In the past I had failed able to run more than 5 minutes straight. Time and time again I would try to run further or longer, but failed due to my lungs feeling like they want to explode or my legs just giving way. That was until I discovered “Couch to 5k” by the NHS.
What is Couch to 5k?
The Couch to 5k is a 9 week programme to help build yourself from not running at all (i.e. sitting on the couch), to being able to run 30 mins non-stop or 5k.
Who is it for?
Its aimed for absolute beginners, however I think this programme is beneficial to anyone who wants to get into running or would like to improve their overall fitness in a gradual way.
How does Couch to 5k work?
The programme is based on running 3 times a week, with rest periods between your runs. For each week there are a different running plans.
The plans for each week are built up with a mixture of walking and running combinations. I.e. for the first week you would be walking 90 seconds then running for 60 seconds and repeating this for the duration of the “Run”.
As the weeks go on, the walks will get shorter and the running parts will get longer, until you can eventually run the whole session without walking at all.

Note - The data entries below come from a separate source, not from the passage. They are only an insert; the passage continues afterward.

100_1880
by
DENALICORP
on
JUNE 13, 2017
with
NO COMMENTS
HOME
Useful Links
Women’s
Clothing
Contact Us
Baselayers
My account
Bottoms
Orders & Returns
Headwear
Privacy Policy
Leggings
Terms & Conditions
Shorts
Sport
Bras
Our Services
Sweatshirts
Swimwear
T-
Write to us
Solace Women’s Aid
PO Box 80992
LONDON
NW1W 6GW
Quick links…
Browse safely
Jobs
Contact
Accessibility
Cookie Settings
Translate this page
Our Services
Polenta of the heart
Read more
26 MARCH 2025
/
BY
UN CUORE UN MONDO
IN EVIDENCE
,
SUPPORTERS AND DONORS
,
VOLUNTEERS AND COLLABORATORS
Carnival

How is Couch to 5k provided?
Couch to 5k comes in 2 formats:
- By podcast
- By app
The app is a recent development. When I first completed the programme back in 2015 it was only available as the podcast version. There is nothing wrong with the podcast except for the music they play during the sessions. I can’t describe it but would say its “bad” and not great for motivating you to run, you would have to download a session to see what I mean.
Choose the NHS Couch to 5k App
Even though there is noting wrong with the podcasts, I would strongly advise you to use the app format. Not only do you gain, what I think is the most important feature, being able to listen to your own music. But you gain other benefits too, such as:
- Tracking your progress
You won’t need to keep track on which week you’re on or the run number within the week. The app has very simply visual tracking feature showing you which week you’re on and which run in the week. For me, I had experienced a couple of times when life gets distracting and you end of putting on the wrong podcast and re-doing a run that you’ve already done. Or playing a podcast too far ahead which is super frustrating.

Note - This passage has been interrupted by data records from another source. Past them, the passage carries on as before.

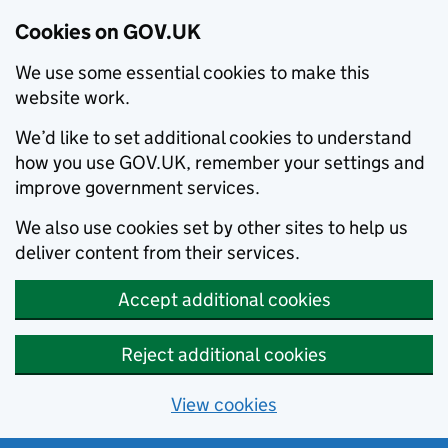
Cookies on GOV.UK
We use some essential cookies to make this
website work.
We’d like to set additional cookies to understand
how you use GOV.UK, remember your settings and
improve government services.
We also use cookies set by other sites to help us
deliver content from their services.
Accept additional cookies
Reject additional cookies
View cookies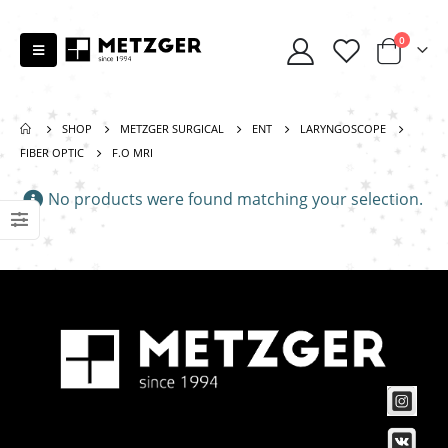
0
SHOP
METZGER SURGICAL
ENT
LARYNGOSCOPE
FIBER OPTIC
F.O MRI
No products were found matching your selection.
Scissors “Stork” (textile) PS-506-HG (ST) Straight (gold plated)
0
out of 5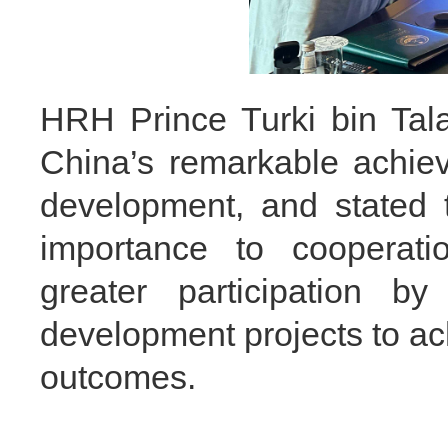
HRH Prince Turki bin Tala
China’s remarkable achie
development, and stated 
importance to cooperat
greater participation b
development projects to ac
outcomes.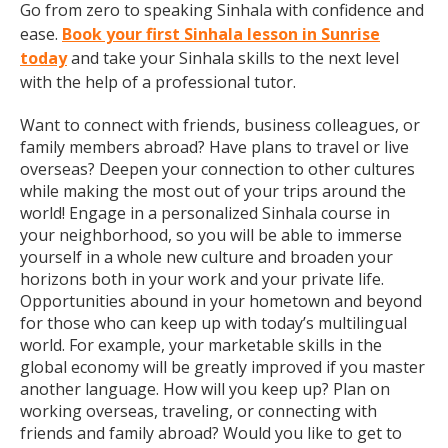
Go from zero to speaking Sinhala with confidence and
ease.
Book your first Sinhala lesson in Sunrise
today
and take your Sinhala skills to the next level
with the help of a professional tutor.
Want to connect with friends, business colleagues, or
family members abroad? Have plans to travel or live
overseas? Deepen your connection to other cultures
while making the most out of your trips around the
world! Engage in a personalized Sinhala course in
your neighborhood, so you will be able to immerse
yourself in a whole new culture and broaden your
horizons both in your work and your private life.
Opportunities abound in your hometown and beyond
for those who can keep up with today’s multilingual
world. For example, your marketable skills in the
global economy will be greatly improved if you master
another language. How will you keep up? Plan on
working overseas, traveling, or connecting with
friends and family abroad? Would you like to get to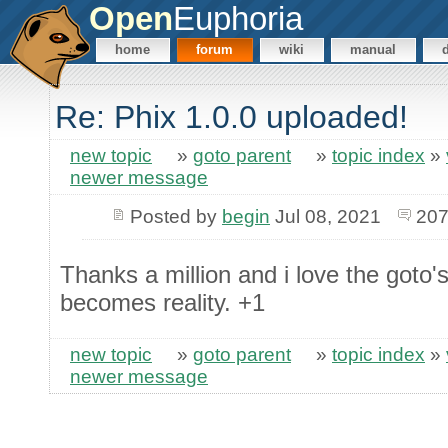
Open
Euphoria
home
forum
wiki
manual
Re: Phix 1.0.0 uploaded!
new topic
»
goto parent
»
topic index
»
newer message
Posted by
begin
Jul 08, 2021
207
Thanks a million and i love the goto'
becomes reality. +1
new topic
»
goto parent
»
topic index
»
newer message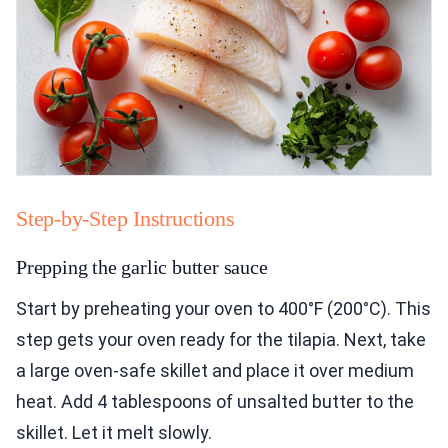
Step-by-Step Instructions
Prepping the garlic butter sauce
Start by preheating your oven to 400°F (200°C). This
step gets your oven ready for the tilapia. Next, take
a large oven-safe skillet and place it over medium
heat. Add 4 tablespoons of unsalted butter to the
skillet. Let it melt slowly.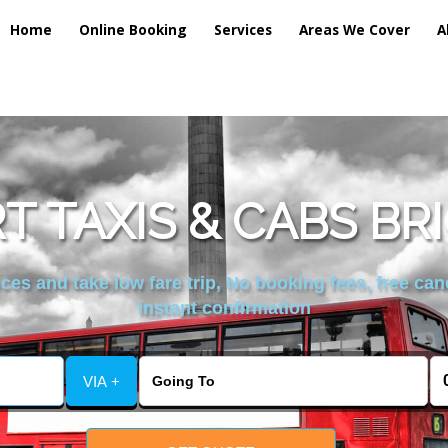
Home
Online Booking
Services
Areas We Cover
A
T TAXIS & CABS B
es and take low fare trip, No booking fees, free can
instant confirmation
VIA +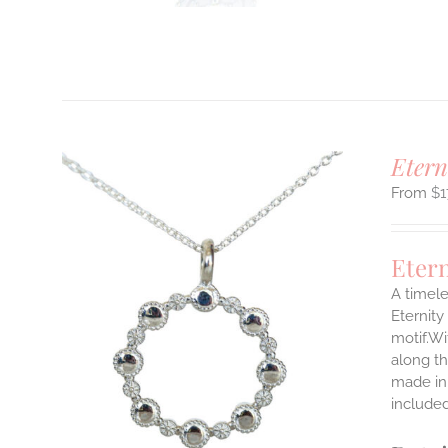
T
Etern
$
1
Eter
A timele
Eternity
motif.Wi
ILS
T
along th
made in 
E
include
S.
S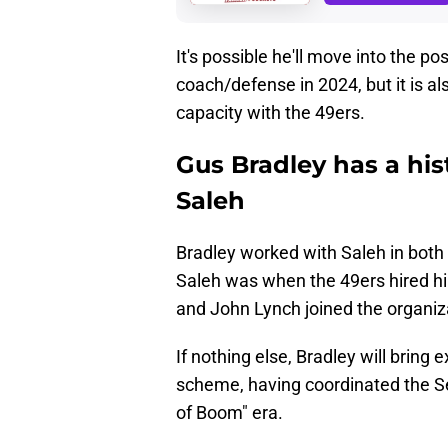
It's possible he'll move into the p
coach/defense in 2024, but it is al
capacity with the 49ers.
Gus Bradley has a hi
Saleh
Bradley worked with Saleh in both 
Saleh was when the 49ers hired h
and John Lynch joined the organiz
If nothing else, Bradley will bring
scheme, having coordinated the Se
of Boom" era.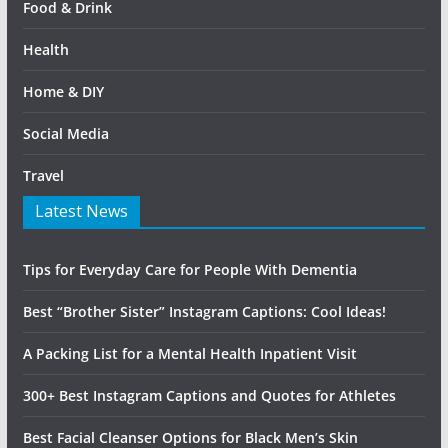
Food & Drink
Health
Home & DIY
Social Media
Travel
Latest News
Tips for Everyday Care for People With Dementia
Best “Brother Sister” Instagram Captions: Cool Ideas!
A Packing List for a Mental Health Inpatient Visit
300+ Best Instagram Captions and Quotes for Athletes
Best Facial Cleanser Options for Black Men’s Skin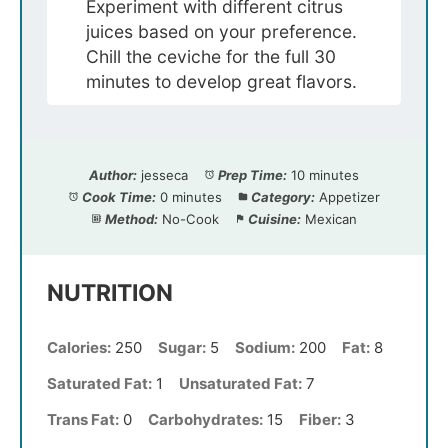
Experiment with different citrus
juices based on your preference.
Chill the ceviche for the full 30
minutes to develop great flavors.
Author:
jesseca
Prep Time:
10 minutes
Cook Time:
0 minutes
Category:
Appetizer
Method:
No-Cook
Cuisine:
Mexican
NUTRITION
Calories:
250
Sugar:
5
Sodium:
200
Fat:
8
Saturated Fat:
1
Unsaturated Fat:
7
Trans Fat:
0
Carbohydrates:
15
Fiber:
3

On the app, the greyed out symbols and numbers indicate what you have left to do. The yellow means completed and the green is the next one you need to complete. The aim is to get to the trophy at the end of week 9.
- Choose your trainer
This I think is a great feature as not everyone gets on with the narrators voice. In the past when I’ve listened to podcasts or audio books, sometimes where would be a narrators voice which I’ve found annoying and has put me off listening to the audio. So when you’re sweating it out and trying not to give up, you want to choose someone’s voice which appeals to you. So this should work for everyone as you can choose from 5 people to be your trainer.
- Sarah Millican
- Laura (the narrator of the original podcast)
- Jo Whiley
- Sanjeev Kohli
- Michael Jordan
Just go into the setting and switch between the different trainers at any time and as many times as you want.

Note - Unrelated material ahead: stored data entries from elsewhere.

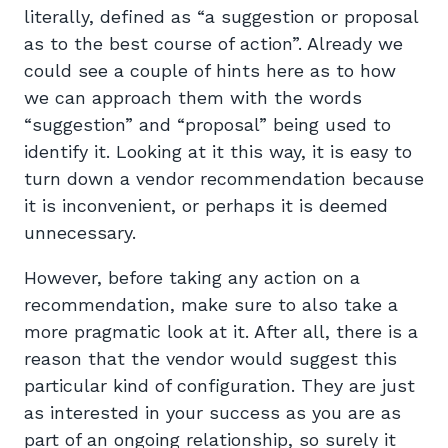
literally, defined as “a suggestion or proposal
as to the best course of action”. Already we
could see a couple of hints here as to how
we can approach them with the words
“suggestion” and “proposal” being used to
identify it. Looking at it this way, it is easy to
turn down a vendor recommendation because
it is inconvenient, or perhaps it is deemed
unnecessary.
However, before taking any action on a
recommendation, make sure to also take a
more pragmatic look at it. After all, there is a
reason that the vendor would suggest this
particular kind of configuration. They are just
as interested in your success as you are as
part of an ongoing relationship, so surely it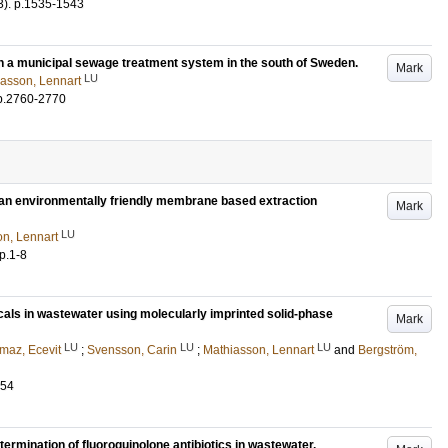
3)
.
p.1535-1543
 a municipal sewage treatment system in the south of Sweden.
Mark
LU
asson, Lennart
p.2760-2770
 an environmentally friendly membrane based extraction
Mark
LU
n, Lennart
p.1-8
cals in wastewater using molecularly imprinted solid-phase
Mark
LU
LU
LU
lmaz, Ecevit
;
Svensson, Carin
;
Mathiasson, Lennart
and
Bergström,
154
ermination of fluoroquinolone antibiotics in wastewater.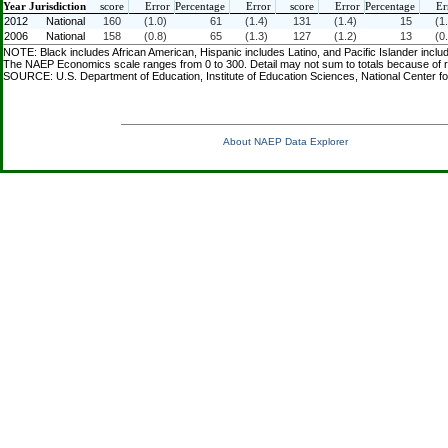
Year
Jurisdiction
score
Error
Percentage
Error
score
Error
Percentage
Er
2012
National
160
(1.0)
61
(1.4)
131
(1.4)
15
(1
2006
National
158
(0.8)
65
(1.3)
127
(1.2)
13
(0
NOTE: Black includes African American, Hispanic includes Latino, and Pacific Islander inclu
The NAEP Economics scale ranges from 0 to 300. Detail may not sum to totals because of ro
SOURCE: U.S. Department of Education, Institute of Education Sciences, National Center 
About NAEP Data Explorer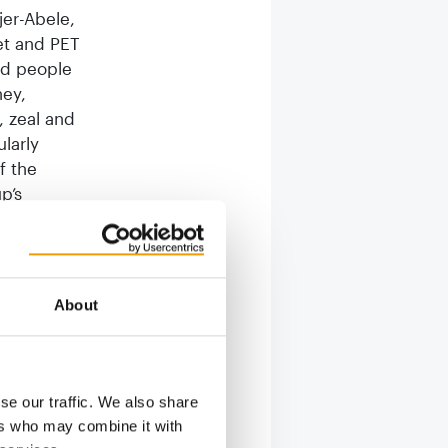
jer-Abele,
et and PET
nd people
ney,
, zeal and
larly
f the
p’s
Russia’s
iria has
tronger
sising the
About
umstances
lk of
se our traffic. We also share
ompany,
ers who may combine it with
ne the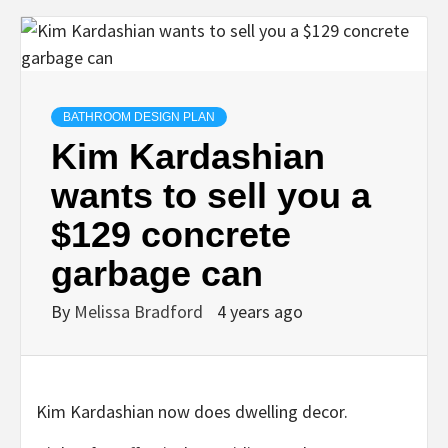
BATHROOM DESIGN PLAN
Kim Kardashian
wants to sell you a
$129 concrete
garbage can
By
Melissa Bradford
4 years ago
Kim Kardashian now does dwelling decor.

- See your running plan before you begin your session
With the podcast, I never knew what I was in for in terms of how much running or walking I would be doing that session. Which could be a positive thing. However with the couch to 5k app it gives you a breakdown by list and visually, in a kind of pie chart, separated by colours. Orange means warm up, blue is cool down. Then Green means walk and yellow means run. As you can see from the screen shots below, as the weeks progress, the walks get less and the run gets more.
- Scheduling your next run
After you complete a run, the app will help you schedule in your next run. So this reminder will always sit at the top of your app when open. (see tracking your progress images above for an example). In your reminder setting you can choose which day of the week you would like the reminder.
- Tips & Advice
There is a section of the app called “Support” where it gives you tips and advice about running and exercise. Click into the menu to expand.
- Information during your run
If you would like to, you can see your progress during your run. There is a clock that counts down and a marker showing you where you are on the run breakdown chart.
You will notice a bell in the middle. When you reach the half way mark, there will be a bell sound that plays in the audio so you know you’ve reached half way. I think during my run’s this bell is enough for me to know where I am in my run. I think possibly getting your phone out to keep looking at your progress can be a little distracting.
- How you’re feeling
Before and after you have done your run, there is a feature where it gets you to rate your mood. I think this is because doing exercise should always lift your mood. So it wants to show you if your feeling a little rubbish before your run, after you should feel better than when you first started. Thus drawing your attention to the positive mental improvements you also gain from doing exercise. The app does this in the way of smiley faces.
The best thing about this app is that it absolutely free. You can download the podcasts from the NHS website
For the app, you can download it from:
or Google Play:
Based on the recent developments in with the app, I think this is a fantastic programme that you can gain free! I’m comparing this to another similar app I purchased (because NHS only had podcasts at the time) and it does pretty much the same thing. The whole concept is the same. The only real difference between this app and paid ones is; the integration with other apps, collecting badges for reaching goals and completing 5k in 8 weeks instead of 9 weeks. Stripping the “fancy” stuff out, the core programme is exactly the same.
Is it really for everyone?
In terms of levels of fitness its right for everyone. I mean everyone. When I first completed the 5k I was classed as obese and I still ended up running for over 30 mins by the end of the programme. I’ve since completed this quite a few more times over the years along with my husband which I would say is much fitter than I am. So realistically the first few weeks he found a breeze, but catching on half way through the programme, he found it beneficial to push his fitness more.
This programme will get you to that 5k, but maintaining it is down to how much you carry on after. For me I’m on this programme on and off as I find it great to slowly guide me into getting fit without killing sessions. You do feel you work hard, but not to the point where its strenuous like HITT or spinning class would be.